Data records –
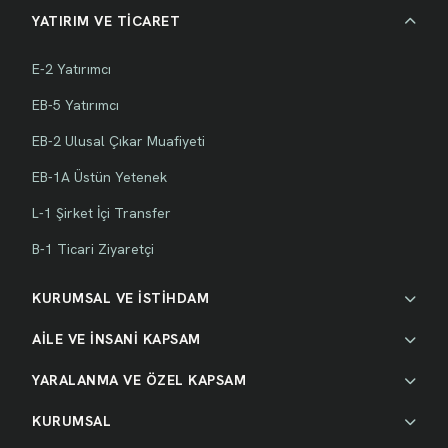
YATIRIM VE TİCARET
E-2 Yatırımcı
EB-5 Yatırımcı
EB-2 Ulusal Çıkar Muafiyeti
EB-1A Üstün Yetenek
L-1 Şirket İçi Transfer
B-1 Ticari Ziyaretçi
KURUMSAL VE İSTİHDAM
AİLE VE İNSANİ KAPSAM
YARALANMA VE ÖZEL KAPSAM
KURUMSAL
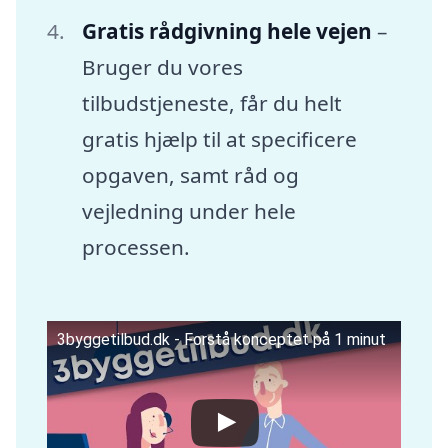
Gratis rådgivning hele vejen
–
Bruger du vores
tilbudstjeneste, får du helt
gratis hjælp til at specificere
opgaven, samt råd og
vejledning under hele
processen.
3byggetilbud.dk - Forstå konceptet på 1 minut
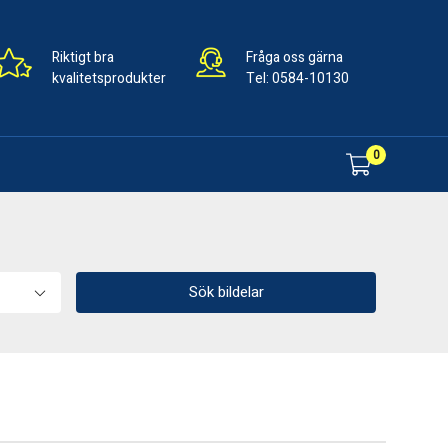
Riktigt bra
Fråga oss gärna
kvalitetsprodukter
Tel:
0584-10130
0
Sök bildelar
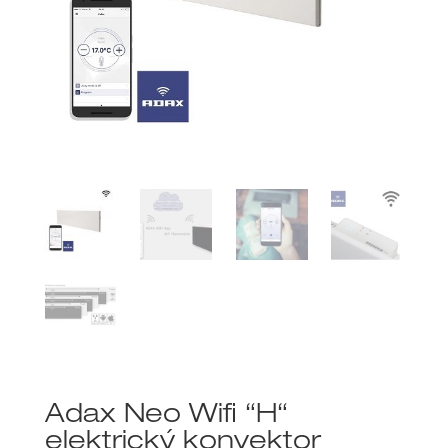
Adax Neo Wifi “H“
elektrický konvektor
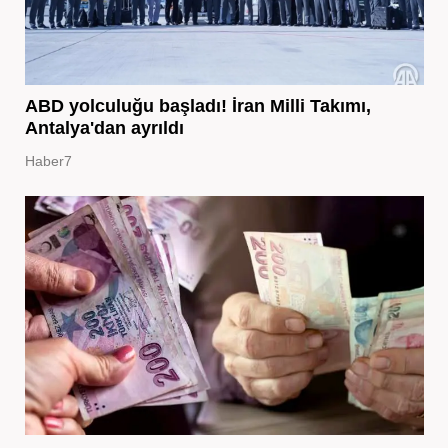
ABD yolculuğu başladı! İran Milli Takımı,
Antalya'dan ayrıldı
Haber7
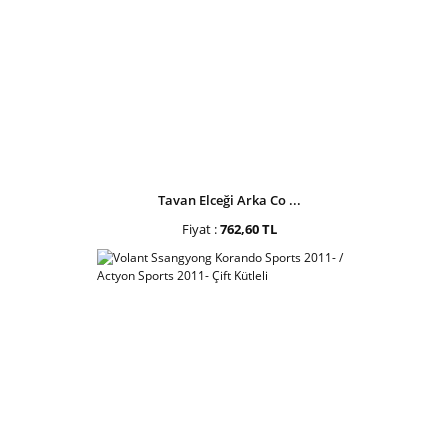
Tavan Elceği Arka Co ...
Fiyat :
762,60 TL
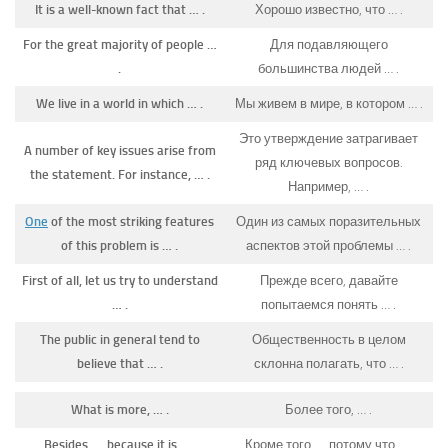
It is a well-known fact that … .
Хорошо известно, что … .
For the great majority of people …
Для подавляющего
.
большинства людей … .
We live in a world in which … .
Мы живем в мире, в котором … .
Это утверждение затрагивает
A number of key issues arise from
ряд ключевых вопросов.
the statement. For instance, … .
Например, … .
One
of the most striking features
Один из самых поразительных
of this problem is … .
аспектов этой проблемы … .
First of all, let us try to understand
Прежде всего, давайте
… .
попытаемся понять … .
The public in general tend to
Общественность в целом
believe that … .
склонна полагать, что … .
What is more, … .
Более того, … .
Besides, … because it is … .
Кроме того, … потому что … .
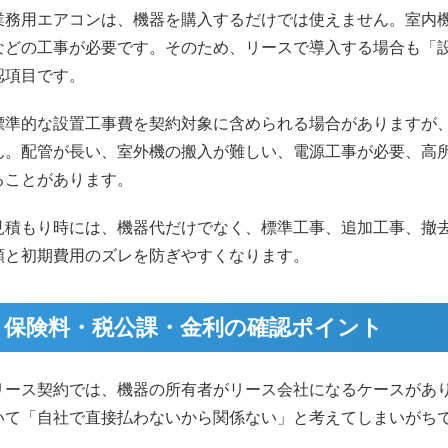
業務用エアコンは、機器を購入するだけでは使えません。室内
などの工事が必要です。そのため、リースで導入する場合も「
認項目です。
標準的な設置工事費を契約対象に含められる場合がありますが
ん。配管が長い、室外機の搬入が難しい、電源工事が必要、高
ることがあります。
見積もり時には、機器代だけでなく、標準工事、追加工事、撤
額と初期費用のズレを防ぎやすくなります。
保険料・税公課・金利の確認ポイント
リース契約では、機器の所有者がリース会社になるケースがあ
いて「自社で直接払わないから関係ない」と考えてしまいがち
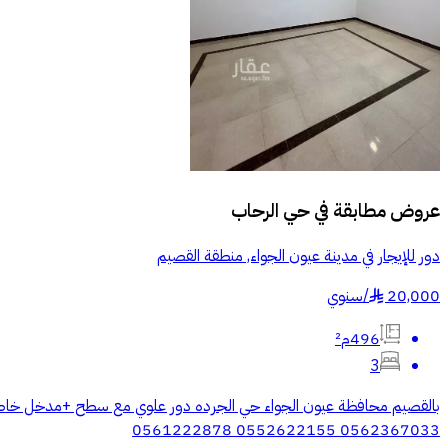
عروض مطابقة في
حي الرحاب
دور للإيجار في مدينة عيون الجواء, منطقة القصيم
20,000
/
سنوي
§
496م²
3
0562367033 0552622155 0561222878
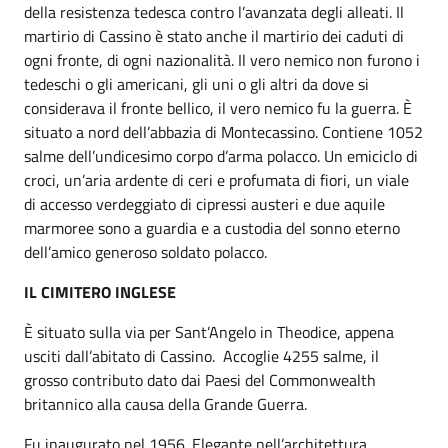
della resistenza tedesca contro l’avanzata degli alleati. Il
martirio di Cassino è stato anche il martirio dei caduti di
ogni fronte, di ogni nazionalità. Il vero nemico non furono i
tedeschi o gli americani, gli uni o gli altri da dove si
considerava il fronte bellico, il vero nemico fu la guerra. È
situato a nord dell’abbazia di Montecassino. Contiene 1052
salme dell’undicesimo corpo d’arma polacco. Un emiciclo di
croci, un’aria ardente di ceri e profumata di fiori, un viale
di accesso verdeggiato di cipressi austeri e due aquile
marmoree sono a guardia e a custodia del sonno eterno
dell’amico generoso soldato polacco.
IL CIMITERO INGLESE
È situato sulla via per Sant’Angelo in Theodice, appena
usciti dall’abitato di Cassino. Accoglie 4255 salme, il
grosso contributo dato dai Paesi del Commonwealth
britannico alla causa della Grande Guerra.
Fu inaugurato nel 1956. Elegante nell’architettura,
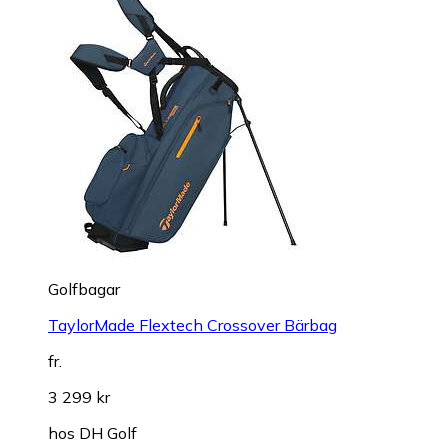
Golfbagar
TaylorMade Flextech Crossover Bärbag
fr.
3 299 kr
hos
DH Golf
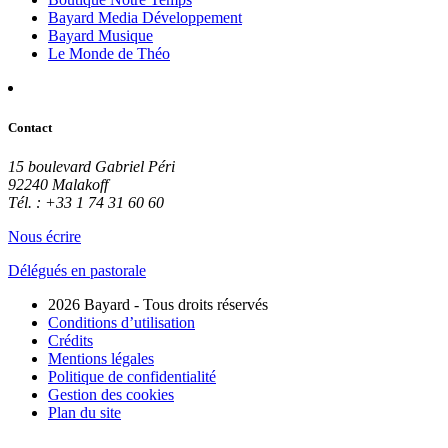
Bayard Media Développement
Bayard Musique
Le Monde de Théo
Contact
15 boulevard Gabriel Péri
92240 Malakoff
Tél. : +33 1 74 31 60 60
Nous écrire
Délégués en pastorale
2026 Bayard - Tous droits réservés
Conditions d’utilisation
Crédits
Mentions légales
Politique de confidentialité
Gestion des cookies
Plan du site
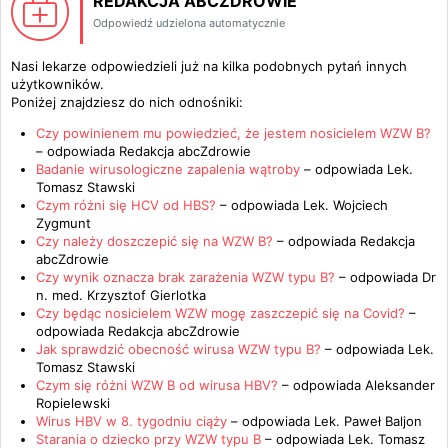
REDAKCJA ABCZDROWIE
Odpowiedź udzielona automatycznie
Nasi lekarze odpowiedzieli już na kilka podobnych pytań innych
użytkowników.
Poniżej znajdziesz do nich odnośniki:
Czy powinienem mu powiedzieć, że jestem nosicielem WZW B?
– odpowiada
Redakcja abcZdrowie
Badanie wirusologiczne zapalenia wątroby
– odpowiada
Lek.
Tomasz Stawski
Czym różni się HCV od HBS?
– odpowiada
Lek. Wojciech
Zygmunt
Czy należy doszczepić się na WZW B?
– odpowiada
Redakcja
abcZdrowie
Czy wynik oznacza brak zarażenia WZW typu B?
– odpowiada
Dr
n. med. Krzysztof Gierlotka
Czy będąc nosicielem WZW mogę zaszczepić się na Covid?
–
odpowiada
Redakcja abcZdrowie
Jak sprawdzić obecność wirusa WZW typu B?
– odpowiada
Lek.
Tomasz Stawski
Czym się różni WZW B od wirusa HBV?
– odpowiada
Aleksander
Ropielewski
Wirus HBV w 8. tygodniu ciąży
– odpowiada
Lek. Paweł Baljon
Starania o dziecko przy WZW typu B
– odpowiada
Lek. Tomasz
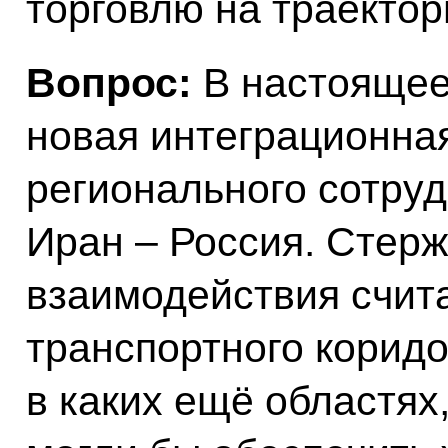
торговлю на траектор
Вопрос:
В настоящее
новая интеграционна
регионального сотру
Иран – Россия. Стерж
взаимодействия счит
транспортного корид
в каких ещё областях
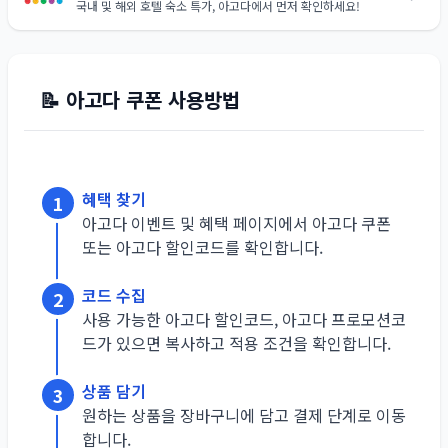
국내 및 해외 호텔 숙소 특가, 아고다에서 먼저 확인하세요!
📝
아고다
쿠폰 사용방법
혜택 찾기
1
아고다 이벤트 및 혜택 페이지에서 아고다 쿠폰
또는 아고다 할인코드를 확인합니다.
코드 수집
2
사용 가능한 아고다 할인코드, 아고다 프로모션코
드가 있으면 복사하고 적용 조건을 확인합니다.
상품 담기
3
원하는 상품을 장바구니에 담고 결제 단계로 이동
합니다.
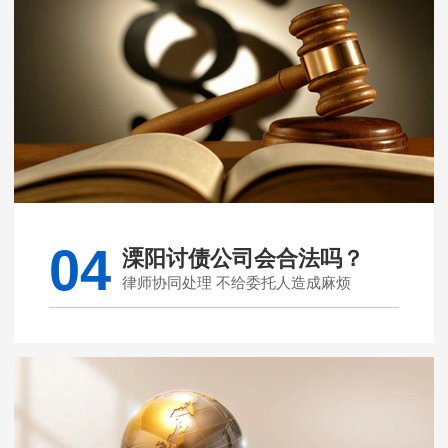
04
溧阳讨债公司会合法吗？
律师协同处理 不给委托人造成麻烦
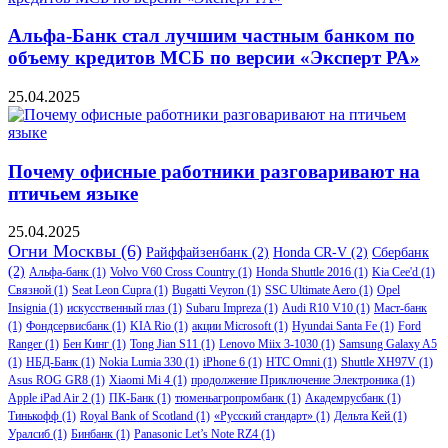
Альфа-Банк стал лучшим частным банком по
объему кредитов МСБ по версии «Эксперт РА»
25.04.2025
Почему офисные работники разговаривают на
птичьем языке
25.04.2025
Огни Москвы
(6)
Райффайзенбанк
(2)
Honda CR-V
(2)
Сбербанк
(2)
Альфа-банк
(1)
Volvo V60 Cross Country
(1)
Honda Shuttle 2016
(1)
Kia Cee'd
(1)
Связной
(1)
Seat Leon Cupra
(1)
Bugatti Veyron
(1)
SSC Ultimate Aero
(1)
Opel
Insignia
(1)
искусственный глаз
(1)
Subaru Impreza
(1)
Audi R10 V10
(1)
Маст-банк
(1)
Фондсервисбанк
(1)
KIA Rio
(1)
акции Microsoft
(1)
Hyundai Santa Fe
(1)
Ford
Ranger
(1)
Бен Кинг
(1)
Tong Jian S11
(1)
Lenovo Miix 3-1030
(1)
Samsung Galaxy A5
(1)
НБД-Банк
(1)
Nokia Lumia 330
(1)
iPhone 6
(1)
HTC Omni
(1)
Shuttle XH97V
(1)
Asus ROG GR8
(1)
Xiaomi Mi 4
(1)
продолжение Приключение Электроника
(1)
Apple iPad Air 2
(1)
ПК-Банк
(1)
тюменьагропромбанк
(1)
Академрусбанк
(1)
Тинькофф
(1)
Royal Bank of Scotland
(1)
«Русский стандарт»
(1)
Дельта Кей
(1)
Уралсиб
(1)
Бинбанк
(1)
Panasonic Let’s Note RZ4
(1)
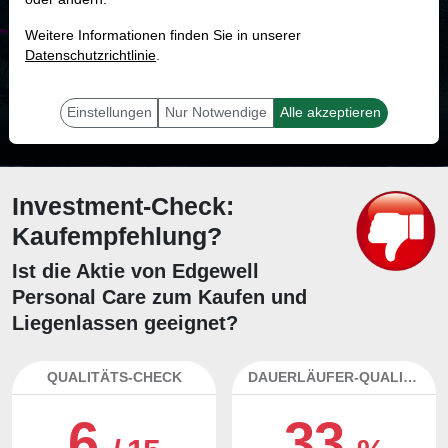
MONKEY-TRADER INDIKATOR
Weitere Informationen finden Sie in unserer
57.7 %
Datenschutzrichtlinie
.
Mit 57.7 % Wahrscheinlichkeit wird selbst der unglücklichst agierende Trader
mit dieser Aktie erfolgreich sein.
Einstellungen
Nur Notwendige
Alle akzeptieren
Investment-Check:
Kaufempfehlung?
Ist die Aktie von Edgewell
Personal Care zum Kaufen und
Liegenlassen geeignet?
QUALITÄTS-CHECK
DAUERLÄUFER-QUALITÄTEN
6
33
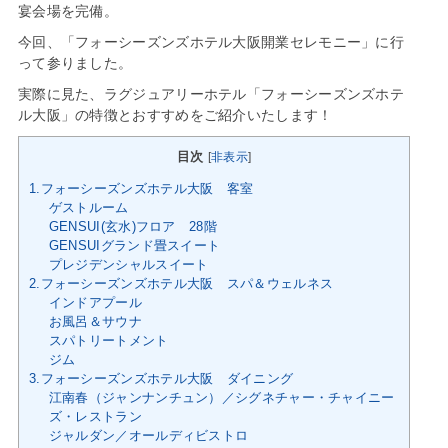
宴会場を完備。
今回、「フォーシーズンズホテル⼤阪開業セレモニー」に行
って参りました。
実際に見た、ラグジュアリーホテル「フォーシーズンズホテ
ル⼤阪」の特徴とおすすめをご紹介いたします！
目次
[
非表示
]
1.フォーシーズンズホテル大阪 客室
ゲストルーム
GENSUI(玄水)フロア 28階
GENSUIグランド畳スイート
プレジデンシャルスイート
2.フォーシーズンズホテル大阪 スパ＆ウェルネス
インドアプール
お風呂＆サウナ
スパトリートメント
ジム
3.フォーシーズンズホテル大阪 ダイニング
江南春（ジャンナンチュン）／シグネチャー・チャイニー
ズ・レストラン
ジャルダン／オールディビストロ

The task –
Which lines above hold the string "hele"? Show each of them.

Solution for this problem –
Gratis rådgivning hele vejen
vejledning under hele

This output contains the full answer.